- **EXERCISE**: Exactly one number should make up the answer: how many lines of the listing contain the string "Multiple".

[GIVEN DATA — start]

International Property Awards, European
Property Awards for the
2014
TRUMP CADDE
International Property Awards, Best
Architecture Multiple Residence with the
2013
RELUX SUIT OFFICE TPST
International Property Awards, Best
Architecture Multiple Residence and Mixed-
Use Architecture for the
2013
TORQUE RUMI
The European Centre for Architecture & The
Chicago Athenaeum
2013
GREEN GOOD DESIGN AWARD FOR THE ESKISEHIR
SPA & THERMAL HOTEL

[GIVEN DATA — finish]

- **REPLY TO THE TASK**: 2